-- Task directions --
Look through the entries below and copy exactly the part that begins with the line containing "che, negli ultimi" and ends with the line containing "Biblioteca Kima". Do not copy the pictures.

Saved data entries
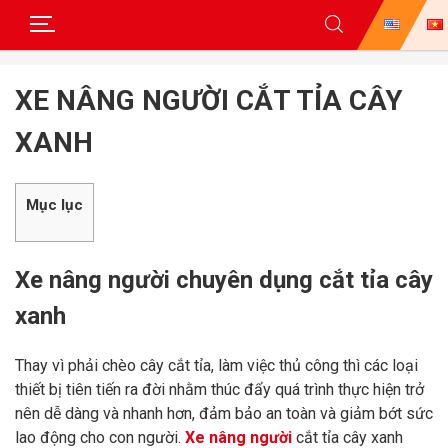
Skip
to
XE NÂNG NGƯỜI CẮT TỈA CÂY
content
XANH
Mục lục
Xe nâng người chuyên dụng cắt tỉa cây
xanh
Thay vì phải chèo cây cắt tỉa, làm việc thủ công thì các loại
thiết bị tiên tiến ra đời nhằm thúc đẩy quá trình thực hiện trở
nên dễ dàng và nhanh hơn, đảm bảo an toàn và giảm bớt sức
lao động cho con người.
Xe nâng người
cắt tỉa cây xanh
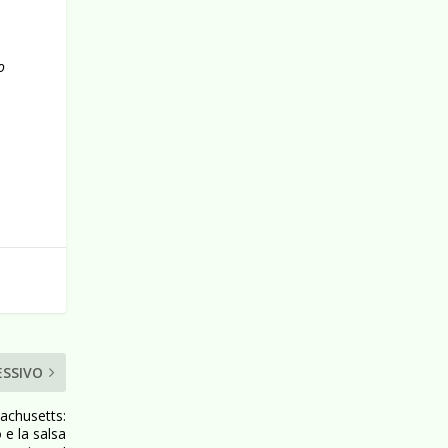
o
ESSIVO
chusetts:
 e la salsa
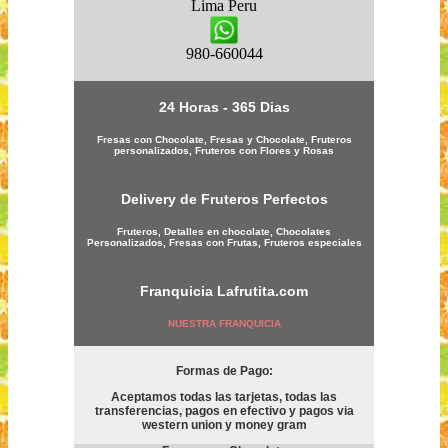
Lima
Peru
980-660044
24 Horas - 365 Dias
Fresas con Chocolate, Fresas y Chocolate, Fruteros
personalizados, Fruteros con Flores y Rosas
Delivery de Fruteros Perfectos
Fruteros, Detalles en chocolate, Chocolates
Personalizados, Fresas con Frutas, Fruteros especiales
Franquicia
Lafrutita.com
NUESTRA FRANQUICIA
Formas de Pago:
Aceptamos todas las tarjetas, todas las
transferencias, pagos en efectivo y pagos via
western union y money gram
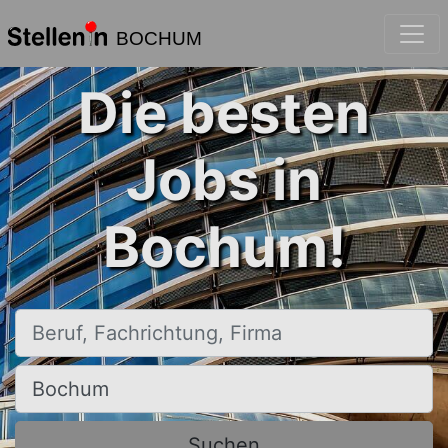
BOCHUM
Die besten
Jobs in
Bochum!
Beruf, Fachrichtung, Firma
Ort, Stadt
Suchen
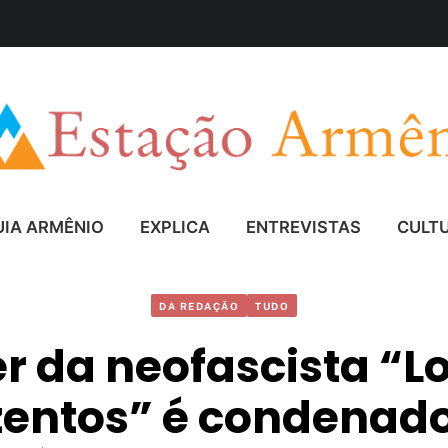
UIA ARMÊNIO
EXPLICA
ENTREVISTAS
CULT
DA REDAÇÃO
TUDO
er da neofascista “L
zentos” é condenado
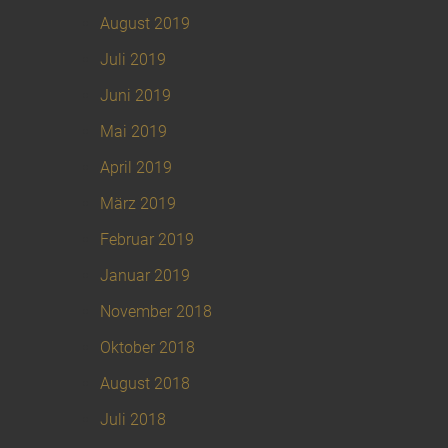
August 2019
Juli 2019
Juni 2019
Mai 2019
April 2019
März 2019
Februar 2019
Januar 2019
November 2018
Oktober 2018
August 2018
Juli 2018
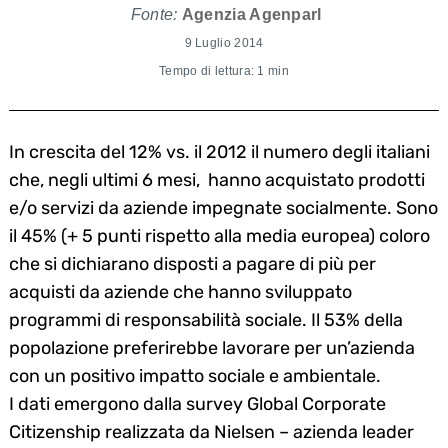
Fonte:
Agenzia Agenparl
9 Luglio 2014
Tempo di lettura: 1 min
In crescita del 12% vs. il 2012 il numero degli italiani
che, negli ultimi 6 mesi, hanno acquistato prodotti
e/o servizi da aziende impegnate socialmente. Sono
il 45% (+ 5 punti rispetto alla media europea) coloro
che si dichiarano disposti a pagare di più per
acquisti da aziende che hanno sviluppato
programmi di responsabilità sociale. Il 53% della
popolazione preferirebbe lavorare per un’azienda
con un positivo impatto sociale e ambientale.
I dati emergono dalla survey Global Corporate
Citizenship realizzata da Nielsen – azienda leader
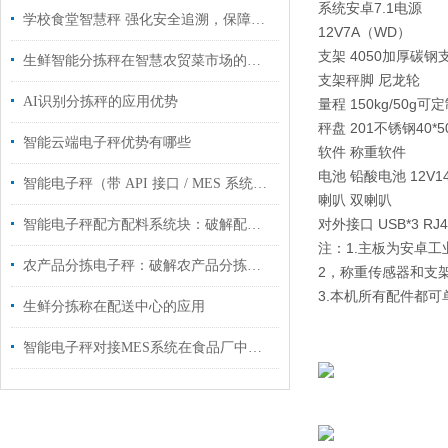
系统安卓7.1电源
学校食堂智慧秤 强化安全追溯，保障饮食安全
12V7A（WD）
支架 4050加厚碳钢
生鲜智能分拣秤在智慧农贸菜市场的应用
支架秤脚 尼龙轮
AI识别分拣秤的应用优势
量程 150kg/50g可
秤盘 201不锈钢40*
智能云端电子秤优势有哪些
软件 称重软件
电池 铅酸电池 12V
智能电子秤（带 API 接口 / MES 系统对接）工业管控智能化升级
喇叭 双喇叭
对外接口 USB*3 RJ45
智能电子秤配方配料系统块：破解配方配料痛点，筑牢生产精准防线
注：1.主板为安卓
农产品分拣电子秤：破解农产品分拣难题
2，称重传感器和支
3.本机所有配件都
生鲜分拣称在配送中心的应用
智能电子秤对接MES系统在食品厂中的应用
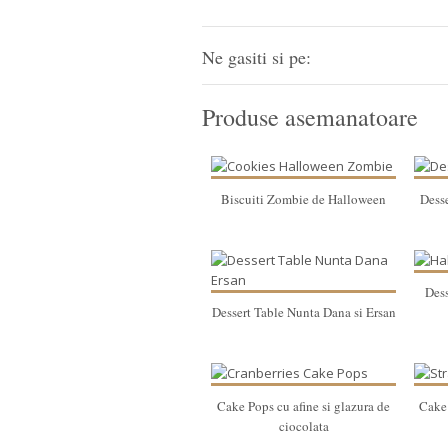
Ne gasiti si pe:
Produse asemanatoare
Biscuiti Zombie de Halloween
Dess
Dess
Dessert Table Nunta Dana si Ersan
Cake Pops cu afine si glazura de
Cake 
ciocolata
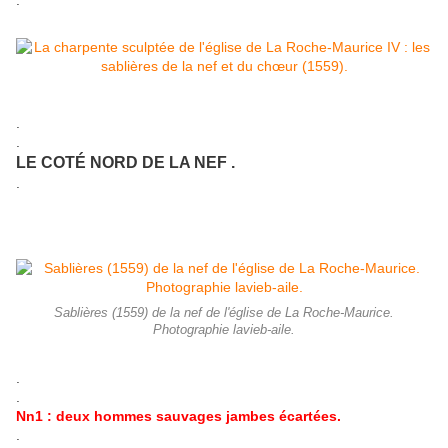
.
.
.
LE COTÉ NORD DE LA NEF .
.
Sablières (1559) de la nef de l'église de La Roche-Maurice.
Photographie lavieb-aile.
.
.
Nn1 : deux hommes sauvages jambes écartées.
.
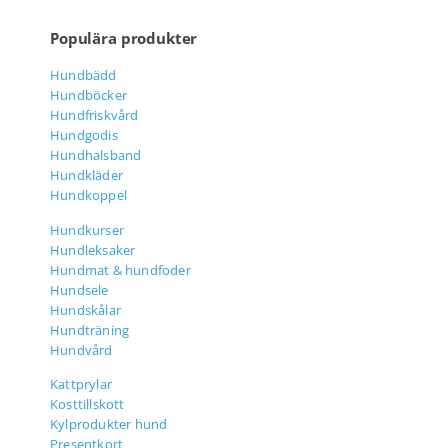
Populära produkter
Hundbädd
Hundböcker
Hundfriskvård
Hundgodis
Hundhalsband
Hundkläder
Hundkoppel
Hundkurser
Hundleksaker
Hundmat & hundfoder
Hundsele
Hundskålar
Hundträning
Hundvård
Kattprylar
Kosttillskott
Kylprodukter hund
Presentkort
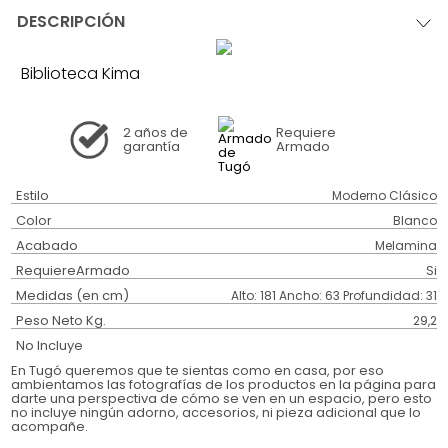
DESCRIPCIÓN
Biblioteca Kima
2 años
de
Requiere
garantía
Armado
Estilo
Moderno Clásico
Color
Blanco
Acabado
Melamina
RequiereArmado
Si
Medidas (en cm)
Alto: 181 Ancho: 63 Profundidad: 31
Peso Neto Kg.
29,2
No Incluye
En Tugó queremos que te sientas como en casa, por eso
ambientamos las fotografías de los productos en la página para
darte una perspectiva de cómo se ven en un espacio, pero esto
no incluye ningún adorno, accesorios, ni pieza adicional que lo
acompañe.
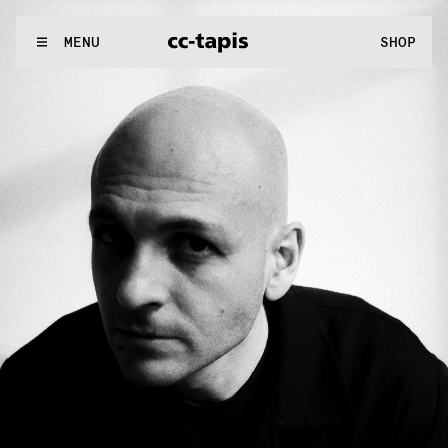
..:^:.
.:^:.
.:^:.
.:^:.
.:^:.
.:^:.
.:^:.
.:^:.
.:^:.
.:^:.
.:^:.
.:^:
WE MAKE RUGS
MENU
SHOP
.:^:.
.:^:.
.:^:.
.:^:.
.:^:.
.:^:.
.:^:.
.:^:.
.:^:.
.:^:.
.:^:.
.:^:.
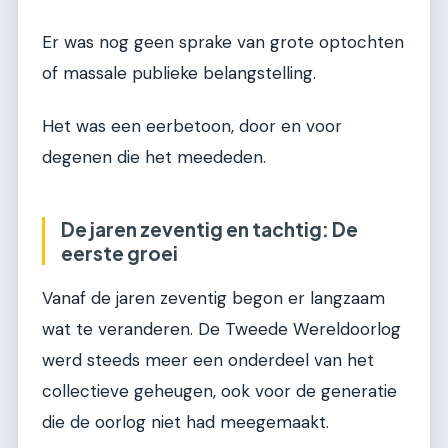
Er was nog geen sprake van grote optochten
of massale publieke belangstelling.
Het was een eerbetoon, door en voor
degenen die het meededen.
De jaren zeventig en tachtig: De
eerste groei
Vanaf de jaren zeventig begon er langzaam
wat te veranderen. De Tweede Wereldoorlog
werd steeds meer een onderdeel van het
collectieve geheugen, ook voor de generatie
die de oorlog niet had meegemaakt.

* * *

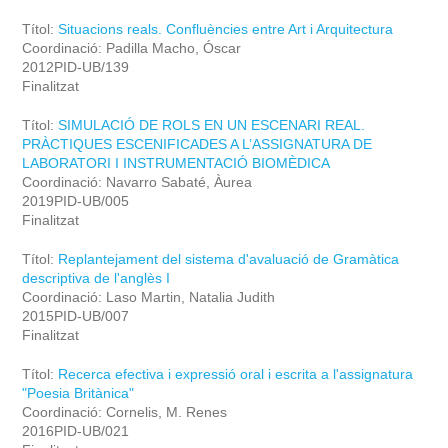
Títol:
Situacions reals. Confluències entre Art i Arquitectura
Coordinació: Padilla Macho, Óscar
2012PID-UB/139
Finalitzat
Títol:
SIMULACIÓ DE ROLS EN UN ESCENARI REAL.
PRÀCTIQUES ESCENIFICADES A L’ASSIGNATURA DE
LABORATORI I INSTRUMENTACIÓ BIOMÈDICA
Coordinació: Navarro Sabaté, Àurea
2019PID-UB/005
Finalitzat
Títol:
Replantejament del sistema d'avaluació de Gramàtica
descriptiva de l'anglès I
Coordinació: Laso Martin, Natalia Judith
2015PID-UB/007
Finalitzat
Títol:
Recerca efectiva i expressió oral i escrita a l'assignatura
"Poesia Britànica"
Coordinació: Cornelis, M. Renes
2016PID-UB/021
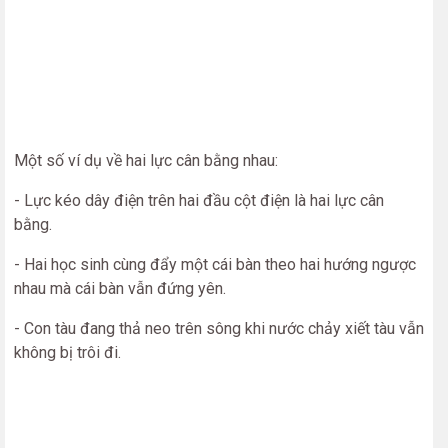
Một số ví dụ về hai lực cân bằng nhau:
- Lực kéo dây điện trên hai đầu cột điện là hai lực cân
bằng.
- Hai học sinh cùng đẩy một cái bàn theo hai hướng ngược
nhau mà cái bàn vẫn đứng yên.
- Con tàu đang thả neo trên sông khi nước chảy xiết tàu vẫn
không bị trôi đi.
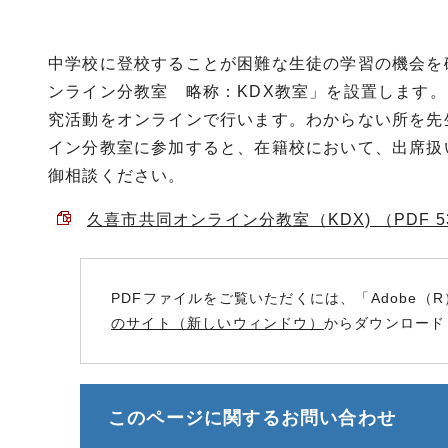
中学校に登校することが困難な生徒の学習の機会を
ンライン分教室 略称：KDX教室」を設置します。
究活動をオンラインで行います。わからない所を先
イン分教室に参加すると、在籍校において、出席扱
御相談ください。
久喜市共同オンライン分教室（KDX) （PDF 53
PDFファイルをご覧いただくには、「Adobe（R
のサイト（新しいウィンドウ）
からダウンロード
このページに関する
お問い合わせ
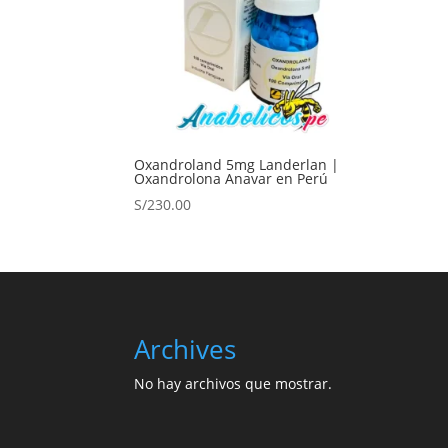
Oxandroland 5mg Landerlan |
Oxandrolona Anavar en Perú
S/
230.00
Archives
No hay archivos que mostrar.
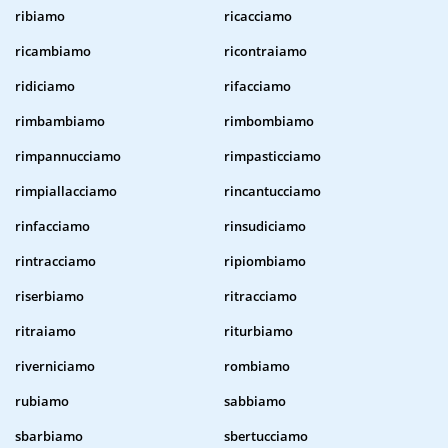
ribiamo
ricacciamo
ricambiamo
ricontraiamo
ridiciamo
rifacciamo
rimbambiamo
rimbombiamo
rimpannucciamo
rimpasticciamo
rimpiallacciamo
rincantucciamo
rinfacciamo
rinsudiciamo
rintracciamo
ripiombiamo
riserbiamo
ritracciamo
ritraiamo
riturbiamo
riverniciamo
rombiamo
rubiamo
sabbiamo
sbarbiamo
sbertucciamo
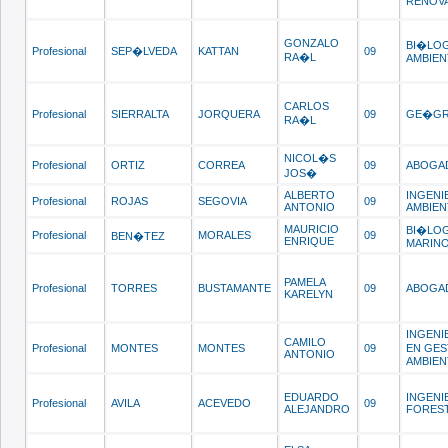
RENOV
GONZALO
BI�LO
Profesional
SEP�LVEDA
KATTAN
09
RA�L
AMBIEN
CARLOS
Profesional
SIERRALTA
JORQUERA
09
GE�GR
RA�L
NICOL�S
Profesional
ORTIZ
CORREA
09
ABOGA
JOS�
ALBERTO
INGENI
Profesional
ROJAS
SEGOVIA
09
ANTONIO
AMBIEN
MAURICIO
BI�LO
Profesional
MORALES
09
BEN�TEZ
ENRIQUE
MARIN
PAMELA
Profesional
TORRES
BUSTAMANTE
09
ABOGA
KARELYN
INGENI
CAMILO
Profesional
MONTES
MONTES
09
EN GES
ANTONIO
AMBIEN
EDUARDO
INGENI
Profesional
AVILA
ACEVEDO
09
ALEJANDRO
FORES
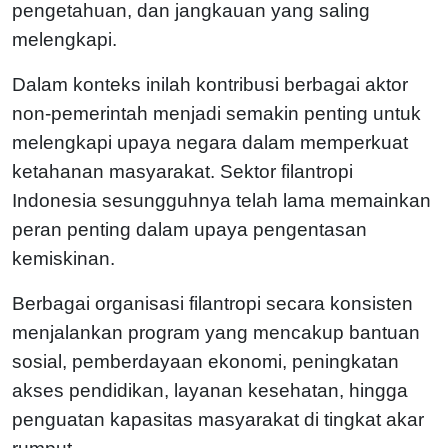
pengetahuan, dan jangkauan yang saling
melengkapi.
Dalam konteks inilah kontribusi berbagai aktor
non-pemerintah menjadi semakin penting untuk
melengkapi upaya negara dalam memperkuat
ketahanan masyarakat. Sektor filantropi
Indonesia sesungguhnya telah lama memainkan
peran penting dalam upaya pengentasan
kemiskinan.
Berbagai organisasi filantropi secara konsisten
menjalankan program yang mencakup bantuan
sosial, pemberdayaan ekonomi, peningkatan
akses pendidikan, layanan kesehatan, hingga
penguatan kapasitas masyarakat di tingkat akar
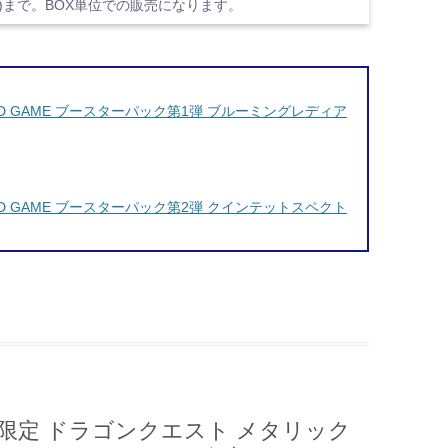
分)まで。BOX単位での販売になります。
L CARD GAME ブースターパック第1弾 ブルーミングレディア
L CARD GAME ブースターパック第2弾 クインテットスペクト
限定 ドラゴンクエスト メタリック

-- Exercise answer --
che, negli ultimi 6 mesi, hanno acquistato prodotti
e/o servizi da aziende impegnate socialmente. Sono
il 45% (+ 5 punti rispetto alla media europea) coloro
che si dichiarano disposti a pagare di più per
acquisti da aziende che hanno sviluppato
programmi di responsabilità sociale. Il 53% della
popolazione preferirebbe lavorare per un’azienda
con un positivo impatto sociale e ambientale.
I dati emergono dalla survey Global Corporate
Citizenship realizzata da Nielsen – azienda leader
系统安卓7.1电源
学校食堂智慧秤 强化安全追溯，保障饮食安全
12V7A（WD）
支架 4050加厚碳钢
生鲜智能分拣秤在智慧农贸菜市场的应用
支架秤脚 尼龙轮
AI识别分拣秤的应用优势
量程 150kg/50g可
秤盘 201不锈钢40*
智能云端电子秤优势有哪些
软件 称重软件
电池 铅酸电池 12V
智能电子秤（带 API 接口 / MES 系统对接）工业管控智能化升级
喇叭 双喇叭
对外接口 USB*3 RJ45
智能电子秤配方配料系统块：破解配方配料痛点，筑牢生产精准防线
注：1.主板为安卓
农产品分拣电子秤：破解农产品分拣难题
2，称重传感器和支
3.本机所有配件都
生鲜分拣称在配送中心的应用
智能电子秤对接MES系统在食品厂中的应用
Ne gasiti si pe:
Produse asemanatoare
Biscuiti Zombie de Halloween
Dess
Dess
Dessert Table Nunta Dana si Ersan
Cake Pops cu afine si glazura de
Cake 
ciocolata
.
.
.
LE COTÉ NORD DE LA NEF .
.
Sablières (1559) de la nef de l'église de La Roche-Maurice.
Photographie lavieb-aile.
.
.
Nn1 : deux hommes sauvages jambes écartées.
.
Populära produkter
Hundbädd
Hundböcker
Hundfriskvård
Hundgodis
Hundhalsband
Hundkläder
Hundkoppel
Hundkurser
Hundleksaker
Hundmat & hundfoder
Hundsele
Hundskålar
Hundträning
Hundvård
Kattprylar
Kosttillskott
Kylprodukter hund
Presentkort
DESCRIPCIÓN
Biblioteca Kima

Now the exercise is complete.